普段、ここは少女漫画(と富豪刑事)を紹介するサイトなのだが・・・・
今回だけは
今回だけは
今回だけは青年漫画を紹介させてくれ!

これは今までの人生で読んだ漫画で一番面白いかもしれない!

信長・秀吉・家康と日本で一番ドラマティックな歴史。
小学校に入れば日本人なら誰もが学ぶ安土・桃山時代。
大まかなストーリーは誰もが知っている戦国時代
今まで幾度なく漫画化されてきた。
もちろん、俺だって知っている。
信長は本能寺で死に、秀吉は天下を一代で治め、家康が日本最後の幕府を作ったことを。
そんな誰もが知っている話なのに、読んでて毎話数、ワクワクしっぱなしなのは!

昔から、
信長=豪放且つ気難しい革命家。秀吉=小ずるいサルで野心家。家康=忍耐の人。隠れた策略家。
と大体こんな風に描かれている。この「へうげもの」も大まかにはそうだ。
でも今までの戦国漫画になくキャラが立っている。
山田芳裕の漫画、昔から表情が豊かすぎる。顔が歪む、歪みまくる。
実に漫画チックな表情なのに、リアルを感じるのだ。
かつてこれほどもでにかっこいい信長がいただろうか?
これほどまでに人間の業の深さを表現する秀吉がいただろうか?
これほどまでに正義を愛したもののふな家康がいただろうか?

そんないつだって主役になれる3人を差し置いて「へうげもの」の主役を務めるのは古田左介(古田織部という実在の人物である)。
彼は200石という少ない禄で織田信長に勤める侍であり、立身出世を目指しながら、茶の湯と物欲に魂を奪われた男だ。
戦に出て、敵方の名品である茶の窯や茶器に心奪われてしまう。
まさに天下一のへうげもの→ひょうげ【剽軽】ふざけおどけるもの。(広辞苑より)
彼は史実に有るとおり、天下を分かつ3人に常に就いていた。
歴史を語るには主観者になってはいけない。常に傍観者の目で見ることが大切だ。
歴史の大局を自らの手で動かせない左介こそ、この戦国時代の激流を語るにふさわしい主人公なのだ。
かといっても、左介のキャラクターは天下人3人に負けないくらい濃い。
偉大なる欲にまみれた俗物として描かれる左介は他のどのキャラクターより読者が感情移入するキャラになっている。
読者は左介を通じて信長、秀吉、家康といった偉人と共演しているような錯覚を覚えるのだ。
これはある理由により最終的には歴史の舞台からその姿を消された古田織部を我々読者の大半が学んでいないことが実に役に立っている。
知らないものの強みであろう、やがて我々は左介とともにへうげものの道を邁進していくのである。
そういう点でもストーリー的に非常に優れた作品である。

そして普通に歴史をおって描いても、充分ドラマティックな話なのに作者はさらに漫画チックに歴史を新解釈というか漫画的改ざんを行っているのだ。
封神演技」が中国の古典物語を現代風にアレンジした良作があるが、こちらはもっと上を行っている。
明智光秀のイメージがここまで良い漫画はない。歴史に踊らされた可哀相な武士としての一面を描ききっている。
我々のほとんどは明智光秀=卑怯な裏切り者として捕らえているだろう。
「へうげもの」の光秀はそんなイメージは払拭しきっている。
これだけでも凄いのにさらに信長の死を描く“本能寺の変”については
舌を巻くばかりの驚きを読者に与える、これは第3巻に出るので発売前に1・2巻を読んでおこう。
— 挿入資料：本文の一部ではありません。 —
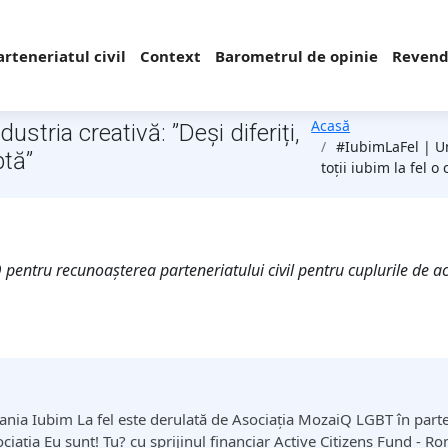
arteneriatul civil
Context
Barometrul de opinie
Revendi
Acasă
stria creativă: ”Deși diferiți,
#IubimLaFel | Un 
ptă”
toții iubim la fel 
entru recunoașterea parteneriatului civil pentru cuplurile de ac
nia Iubim La fel este derulată de Asociația MozaiQ LGBT în parte
ciația Eu sunt! Tu? cu sprijinul financiar Active Citizens Fund - R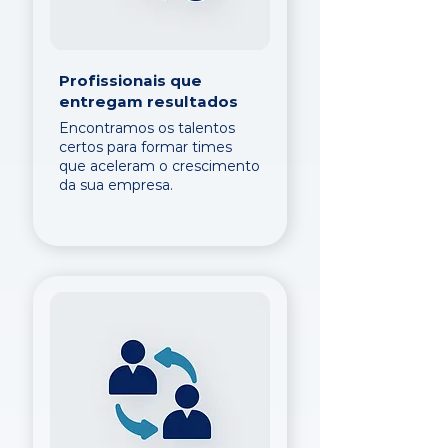
Profissionais que
entregam resultados
Encontramos os talentos
certos para formar times
que aceleram o crescimento
da sua empresa.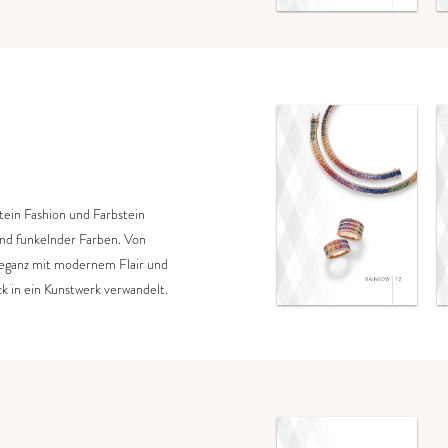
tein Fashion und Farbstein
und funkelnder Farben. Von
Eleganz mit modernem Flair und
k in ein Kunstwerk verwandelt​
​.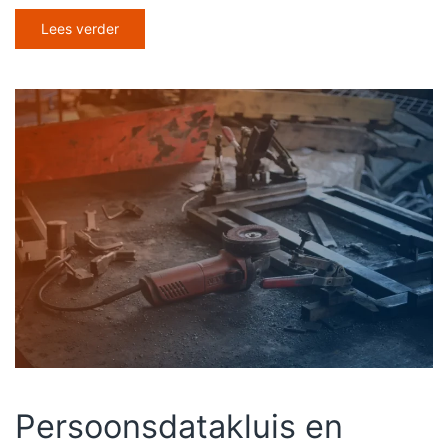
Lees verder
Persoonsdatakluis en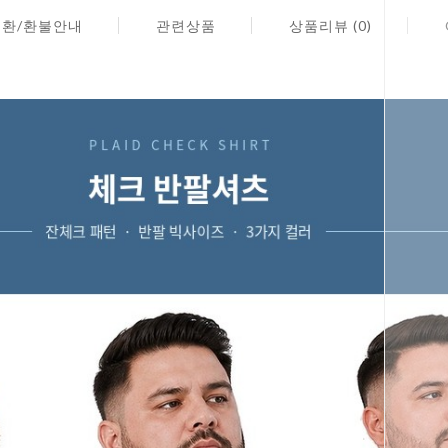
교환/환불안내
관련상품
상품리뷰 (0)
페이코 ID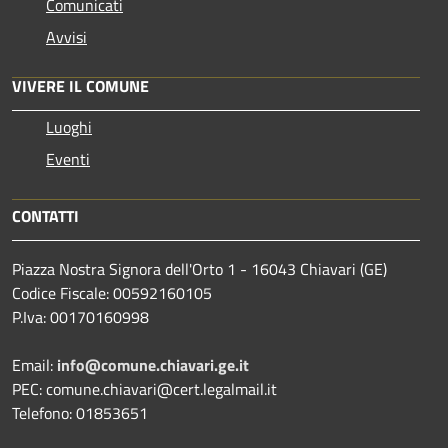
Comunicati
Avvisi
VIVERE IL COMUNE
Luoghi
Eventi
CONTATTI
Piazza Nostra Signora dell'Orto 1 - 16043 Chiavari (GE)
Codice Fiscale: 00592160105
P.Iva: 00170160998
Email:
info@comune.chiavari.ge.it
PEC: comune.chiavari@cert.legalmail.it
Telefono: 01853651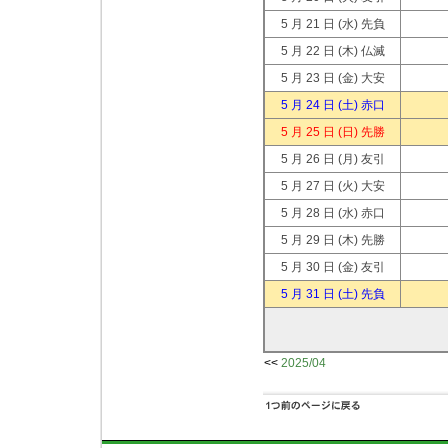
5 月 21 日
(水) 先負
5 月 22 日
(木) 仏滅
5 月 23 日
(金) 大安
5 月 24 日
(土) 赤口
5 月 25 日
(日) 先勝
5 月 26 日
(月) 友引
5 月 27 日
(火) 大安
5 月 28 日
(水) 赤口
5 月 29 日
(木) 先勝
5 月 30 日
(金) 友引
5 月 31 日
(土) 先負
<<
2025/04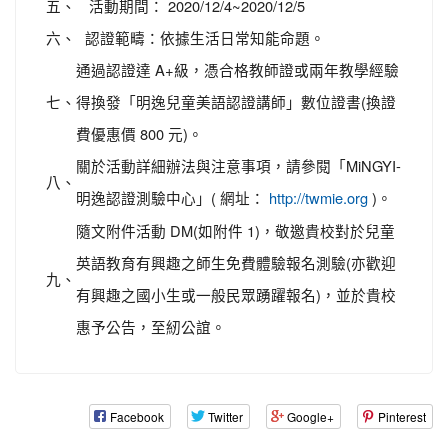
五、
活動期間： 2020/12/4~2020/12/5
六、
認證範疇：依據生活日常知能命題。
通過認證達 A+級，憑合格教師證或兩年教學經驗
七、
得換發「明逸兒童美語認證講師」數位證書(換證
費優惠價 800 元)。
關於活動詳細辦法與注意事項，請參閱「MiNGYI-
八、
明逸認證測驗中心」( 網址：
)。
http://twmie.org
隨文附件活動 DM(如附件 1)，敬邀貴校對於兒童
英語教育有興趣之師生免費體驗報名測驗(亦歡迎
九、
有興趣之國小生或一般民眾踴躍報名)，並於貴校
惠予公告，至紉公誼。
Facebook
Twitter
Google+
Pinterest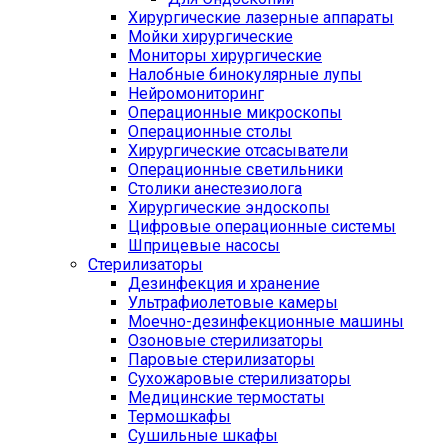
Хирургические лазерные аппараты
Мойки хирургические
Мониторы хирургические
Налобные бинокулярные лупы
Нейромониторинг
Операционные микроскопы
Операционные столы
Хирургические отсасыватели
Операционные светильники
Столики анестезиолога
Хирургические эндоскопы
Цифровые операционные системы
Шприцевые насосы
Стерилизаторы
Дезинфекция и хранение
Ультрафиолетовые камеры
Моечно-дезинфекционные машины
Озоновые стерилизаторы
Паровые стерилизаторы
Сухожаровые стерилизаторы
Медицинские термостаты
Термошкафы
Сушильные шкафы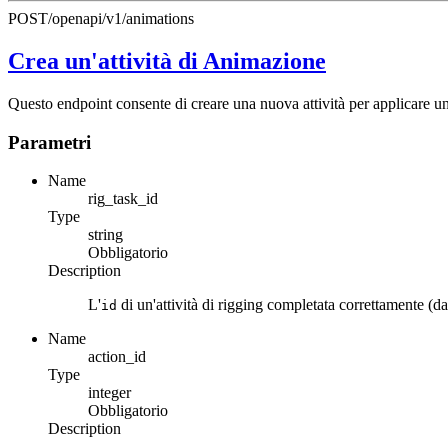
POST
/openapi/v1/animations
Crea un'attività di Animazione
Questo endpoint consente di creare una nuova attività per applicare u
Parametri
Name
rig_task_id
Type
string
Obbligatorio
Description
L'
di un'attività di rigging completata correttamente (d
id
Name
action_id
Type
integer
Obbligatorio
Description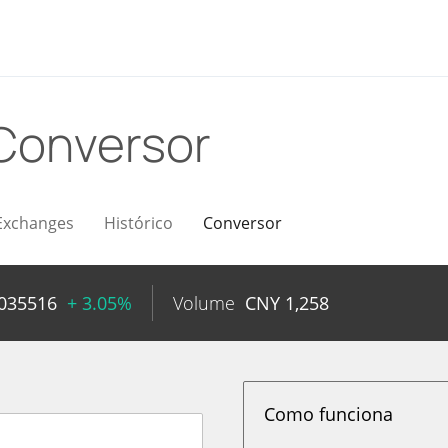
Conversor
Exchanges
Histórico
Conversor
035516
+ 3.05%
Volume
CNY
1,258
Como funciona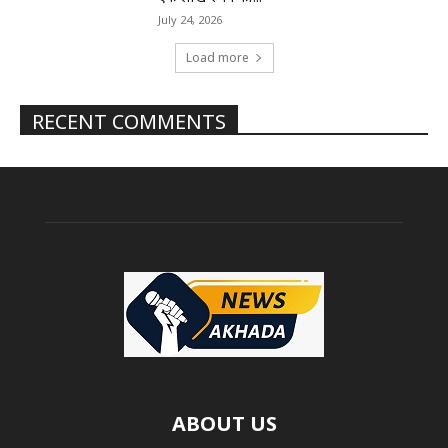
July 24, 2026
Load more
RECENT COMMENTS
ABOUT US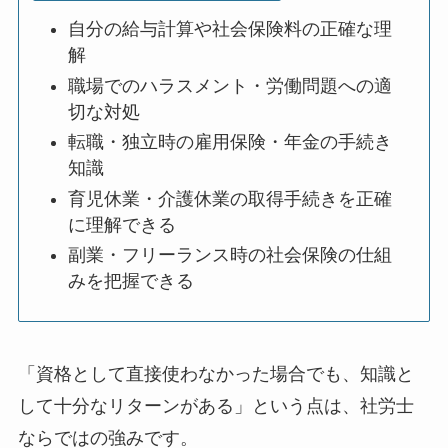
自分の給与計算や社会保険料の正確な理
解
職場でのハラスメント・労働問題への適
切な対処
転職・独立時の雇用保険・年金の手続き
知識
育児休業・介護休業の取得手続きを正確
に理解できる
副業・フリーランス時の社会保険の仕組
みを把握できる
「資格として直接使わなかった場合でも、知識と
して十分なリターンがある」という点は、社労士
ならではの強みです。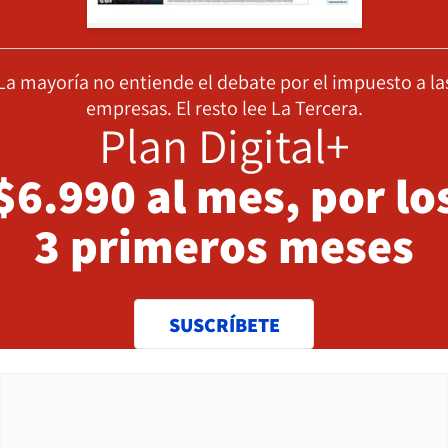
La mayoría no entiende el debate por el impuesto a la
empresas. El resto lee La Tercera.
Plan Digital+
$6.990 al mes, por lo
3 primeros meses
SUSCRÍBETE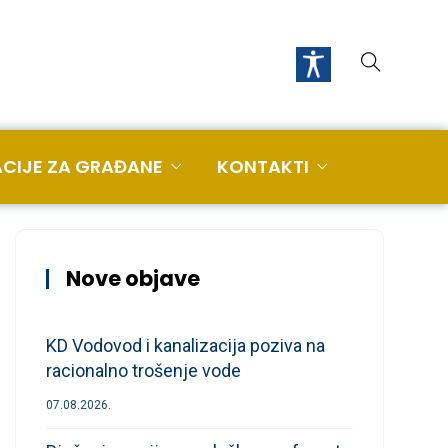
CIJE ZA GRAĐANE
KONTAKTI
Nove objave
KD Vodovod i kanalizacija poziva na
racionalno trošenje vode
07.08.2026.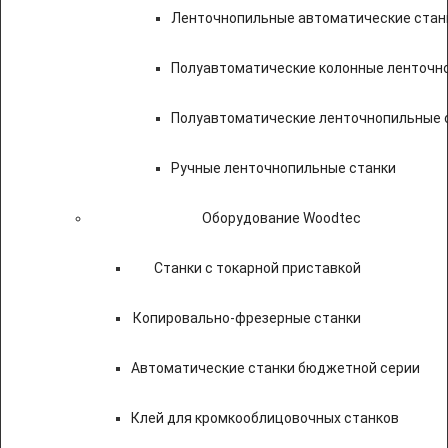
Ленточнопильные автоматические стан
Полуавтоматические колонные ленточн
Полуавтоматические ленточнопильные с
Ручные ленточнопильные станки
Оборудование Woodtec
Станки с токарной приставкой
Копировально-фрезерные станки
Автоматические станки бюджетной серии
Клей для кромкооблицовочных станков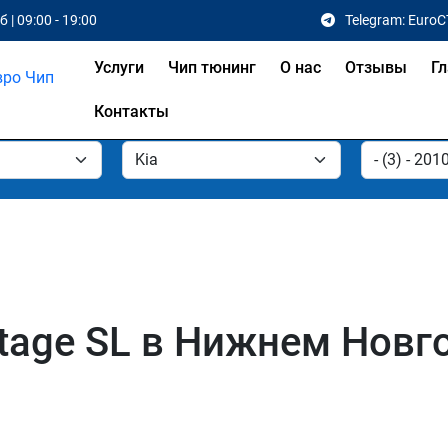
 | 09:00 - 19:00
Telegram: EuroC
Услуги
Чип тюнинг
О нас
Отзывы
Гл
Контакты
rtage SL в Нижнем Новг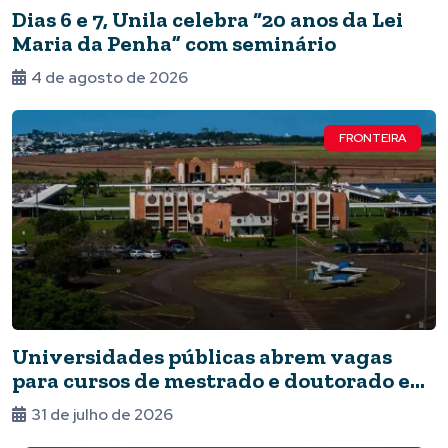
Dias 6 e 7, Unila celebra “20 anos da Lei
Maria da Penha” com seminário
4 de agosto de 2026
FRONTEIRA
Universidades públicas abrem vagas
para cursos de mestrado e doutorado em
Foz
31 de julho de 2026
従来の戦国時代を描いた漫画には、戦闘シーンの迫力とかで話題を振りまくものが多かった。
「へうげもの」の戦闘シーンも、山田芳裕の漫画でしか描けない、“山田構図”とでもいおうか、独特のパース線などで迫力ある絵になっているし、巨大なコマの使い方は曽田正人なみに上手い。
だが、「へうげもの」で一番特徴があるのはPOPであると言うことだ。
安土・桃山時代というのは、北山文化(室町時代3代将軍、義満の金閣寺に代表される文化)と東山文化(8代将軍、義政の質素を旨とした文化)がミクスチャーされた文化といってもいい。
安土城や大阪城、狩野永徳に代表される豪華絢爛さ。
一方、千利休の侘び茶やこのころの焼き物は質素なのが多い。
侘び茶とかいうとなんか伝統を感じるものだと現代の皆さんは思いがちだが、安土・桃山時代において千家というのは、今で言うジャニーズ事務所みたいに時代の先取りをしていたミーハーかつPOPなものだったのだ。
豪華絢爛さは当然POPだ。
山田芳裕の絵柄がリアル志向ではないので、へうげ漫画みたいな趣きさえ感じるのは私だけではないだろう。つまり、
戦国時代をPOPに描いた初の漫画といっても過言ではない。
ここで是非単行本の表紙を見てもらいたい。
デザインが秀逸すぎる。これもまた現代風に作られていてこだわりが見えるだろう。(今をときめくシマダヒデアキ氏によるもの)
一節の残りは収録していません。